De Woldmeester glimlachte vriendelijk. ‘Wees gerust, krijger,’ zei ze. ‘Dit hert heeft zijn levensdoel vervuld door de jager — zij het een wolf of een mens — tot voedsel te dienen. Wij rouwen niet om het verlies van hen die sterven ter vervulling van hun levensdoel.’

Tanis had de indruk dat de donkere ogen van de Woldmeester bij de woorden afdwaalden naar Sturm, en er sprak een groot verdriet uit, dat het hart van de halfelf met kille angst vervulde.

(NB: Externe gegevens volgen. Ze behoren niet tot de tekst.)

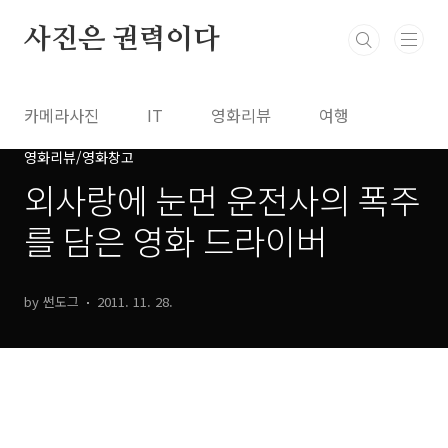
본문 바로가기
사진은 권력이다
카메라사진
IT
영화리뷰
여행
영화리뷰/영화창고
네이버IT블로그
네이버여행문화
방명록
외사랑에 눈먼 운전사의 폭주
를 담은 영화 드라이버
by 썬도그
2011. 11. 28.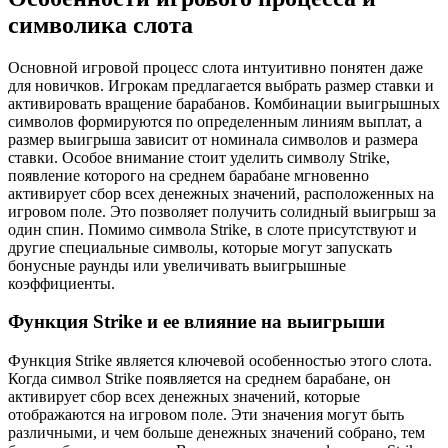
символика слота
Основной игровой процесс слота интуитивно понятен даже
для новичков. Игрокам предлагается выбрать размер ставки и
активировать вращение барабанов. Комбинации выигрышных
символов формируются по определенным линиям выплат, а
размер выигрыша зависит от номинала символов и размера
ставки. Особое внимание стоит уделить символу Strike,
появление которого на среднем барабане мгновенно
активирует сбор всех денежных значений, расположенных на
игровом поле. Это позволяет получить солидный выигрыш за
один спин. Помимо символа Strike, в слоте присутствуют и
другие специальные символы, которые могут запускать
бонусные раунды или увеличивать выигрышные
коэффициенты.
Функция Strike и ее влияние на выигрыши
Функция Strike является ключевой особенностью этого слота.
Когда символ Strike появляется на среднем барабане, он
активирует сбор всех денежных значений, которые
отображаются на игровом поле. Эти значения могут быть
различными, и чем больше денежных значений собрано, тем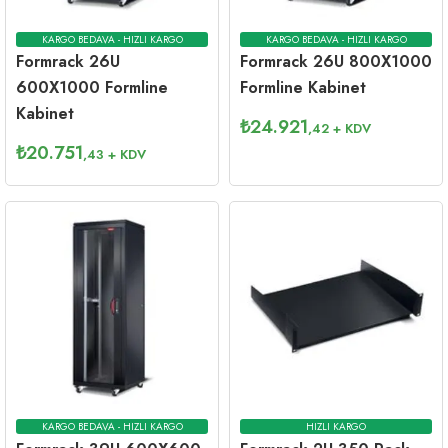
KARGO BEDAVA - HIZLI KARGO
KARGO BEDAVA - HIZLI KARGO
Formrack 26U
Formrack 26U 800X1000
600X1000 Formline
Formline Kabinet
Kabinet
₺
24.921
,42
+ KDV
₺
20.751
,43
+ KDV
KARGO BEDAVA - HIZLI KARGO
HIZLI KARGO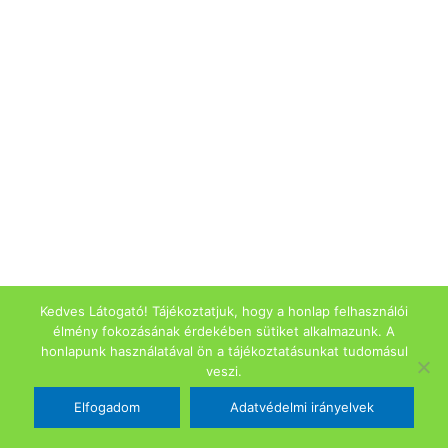
Kedves Látogató! Tájékoztatjuk, hogy a honlap felhasználói
élmény fokozásának érdekében sütiket alkalmazunk. A
honlapunk használatával ön a tájékoztatásunkat tudomásul
veszi.
Elfogadom
Adatvédelmi irányelvek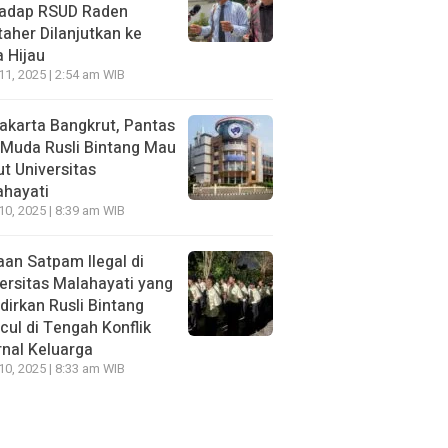
hadap RSUD Raden
aher Dilanjutkan ke
 Hijau
 11, 2025 | 2:54 am WIB
Jakarta Bangkrut, Pantas
i Muda Rusli Bintang Mau
t Universitas
ahayati
 10, 2025 | 8:39 am WIB
an Satpam Ilegal di
ersitas Malahayati yang
dirkan Rusli Bintang
ul di Tengah Konflik
rnal Keluarga
 10, 2025 | 8:33 am WIB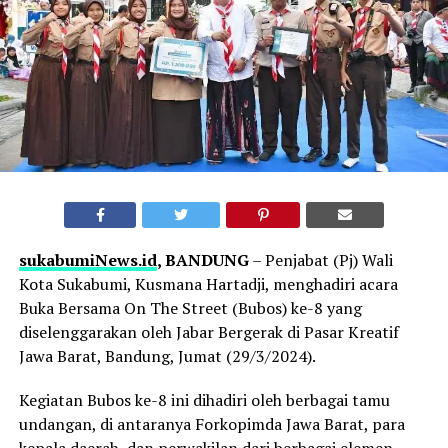
sukabumiNews.id
, BANDUNG
– Penjabat (Pj) Wali
Kota Sukabumi, Kusmana Hartadji, menghadiri acara
Buka Bersama On The Street (Bubos) ke-8 yang
diselenggarakan oleh Jabar Bergerak di Pasar Kreatif
Jawa Barat, Bandung, Jumat (29/3/2024).
Kegiatan Bubos ke-8 ini dihadiri oleh berbagai tamu
undangan, di antaranya Forkopimda Jawa Barat, para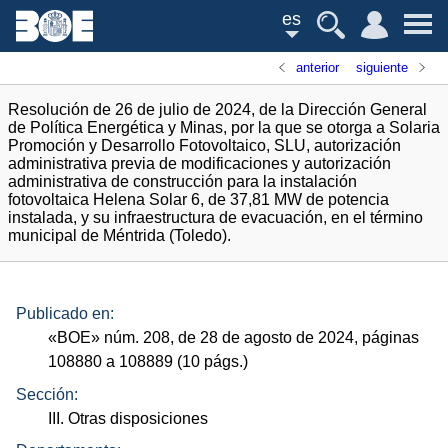
es
anterior
siguiente
Resolución de 26 de julio de 2024, de la Dirección General
de Política Energética y Minas, por la que se otorga a Solaria
Promoción y Desarrollo Fotovoltaico, SLU, autorización
administrativa previa de modificaciones y autorización
administrativa de construcción para la instalación
fotovoltaica Helena Solar 6, de 37,81 MW de potencia
instalada, y su infraestructura de evacuación, en el término
municipal de Méntrida (Toledo).
Publicado en:
«
BOE
»
núm.
208, de 28 de agosto de 2024, páginas
108880 a 108889 (10
págs.
)
Sección:
III. Otras disposiciones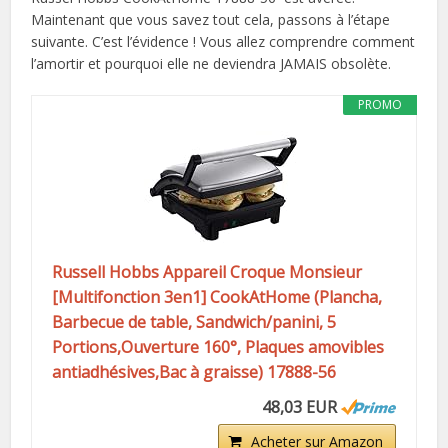
Maintenant que vous savez tout cela, passons à l’étape
suivante. C’est l’évidence ! Vous allez comprendre comment
l’amortir et pourquoi elle ne deviendra JAMAIS obsolète.
PROMO
Russell Hobbs Appareil Croque Monsieur
[Multifonction 3en1] CookAtHome (Plancha,
Barbecue de table, Sandwich/panini, 5
Portions,Ouverture 160°, Plaques amovibles
antiadhésives,Bac à graisse) 17888-56
48,03 EUR
Acheter sur Amazon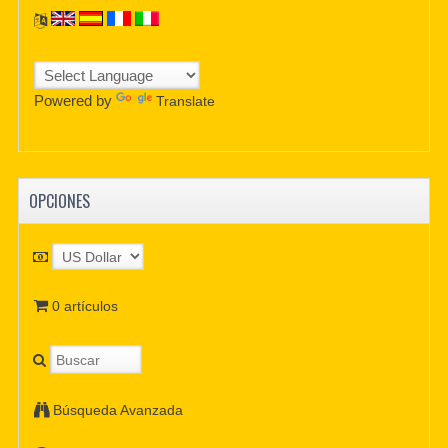
Powered by
Translate
OPCIONES
0 artículos
Búsqueda Avanzada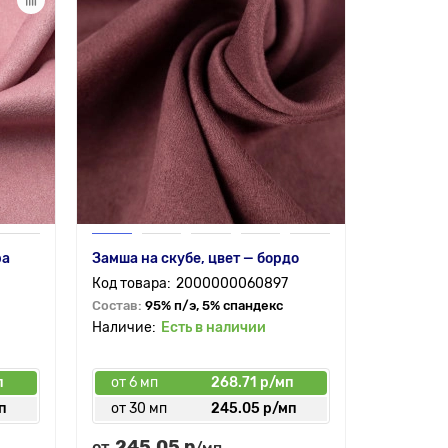
ра
Замша на скубе, цвет — бордо
2000000060897
Состав:
95% п/э, 5% спандекс
Есть в наличии
п
от 6 мп
268.71 р/мп
п
от 30 мп
245.05 р/мп
245.05 р
от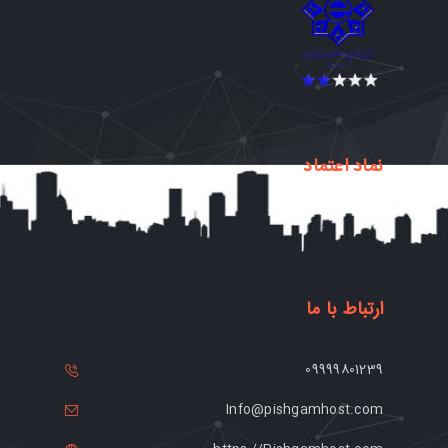
نماد اعتماد
ارتباط با ما
09999801239
Info@pishgamhost.com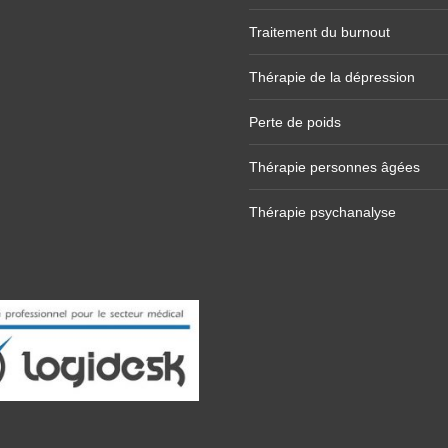
Traitement du burnout
Thérapie de la dépression
Perte de poids
Thérapie personnes âgées
Thérapie psychanalyse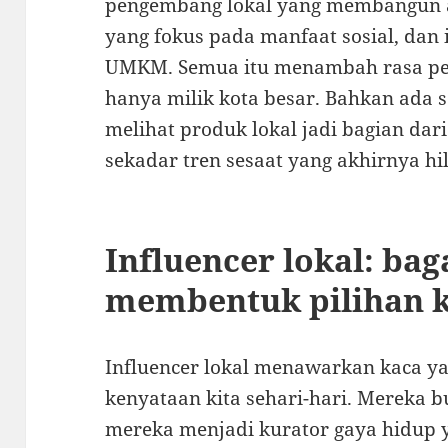
pengembang lokal yang membangun al
yang fokus pada manfaat sosial, dan i
UMKM. Semua itu menambah rasa per
hanya milik kota besar. Bahkan ada 
melihat produk lokal jadi bagian dar
sekadar tren sesaat yang akhirnya hi
Influencer lokal: b
membentuk pilihan k
Influencer lokal menawarkan kaca ya
kenyataan kita sehari-hari. Mereka b
mereka menjadi kurator gaya hidup y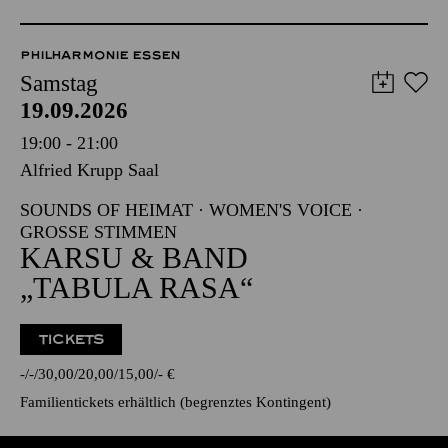
PHILHARMONIE ESSEN
Samstag
19.09.2026
19:00 - 21:00
Alfried Krupp Saal
SOUNDS OF HEIMAT · WOMEN'S VOICE ·
GROSSE STIMMEN
KARSU & BAND
„TABULA RASA“
TICKETS
-
-
30,00
20,00
15,00
-
€
Familientickets
erhältlich (begrenztes Kontingent)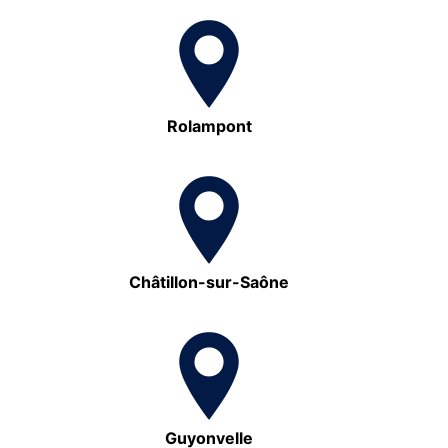
Rolampont
Châtillon-sur-Saône
Guyonvelle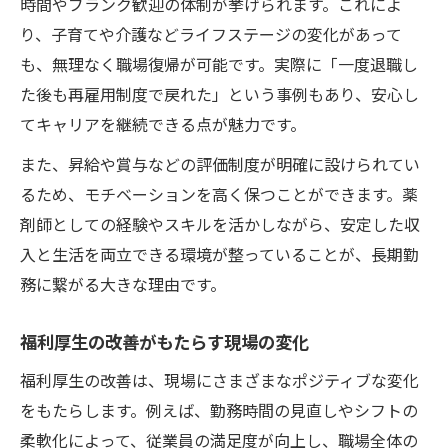
時間やブランク歓迎の体制が挙げられます。これによ
り、子育てや介護などライフステージの変化があって
も、無理なく職場復帰が可能です。実際に「一度退職し
た後も再雇用制度で戻れた」という事例もあり、安心し
てキャリアを継続できる点が魅力です。
また、昇給や賞与などの評価制度が明確に設けられてい
るため、モチベーションを高く保つことができます。薬
剤師としての経験やスキルを活かしながら、安定した収
入と生活を両立できる環境が整っていることが、長期勤
務に繋がる大きな理由です。
福利厚生の改善がもたらす現場の変化
福利厚生の改善は、現場にさまざまなポジティブな変化
をもたらします。例えば、勤務時間の見直しやシフトの
柔軟化によって、従業員の満足度が向上し、職場全体の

Maar toen hij de Woldmeester aankeek, zag hij dat het schitterende dier weer glimlachte. Mijn verbeelding, dacht hij.

‘Hoe weten we, Woldmeester,’ vroeg Tanis aarzelend, ‘of het levensdoel van een wezen is vervuld? Ik heb zeer oude lieden meegemaakt die verbitterd en vol wanhoop stierven. En ik heb jonge kinderen zien sterven voor hun tijd, die echter zo’n erfenis van liefde en vreugde achterlieten dat het verdriet om hun verscheiden werd getemperd door de wetenschap dat ze in hun korte leven veel aan anderen hadden gegeven.’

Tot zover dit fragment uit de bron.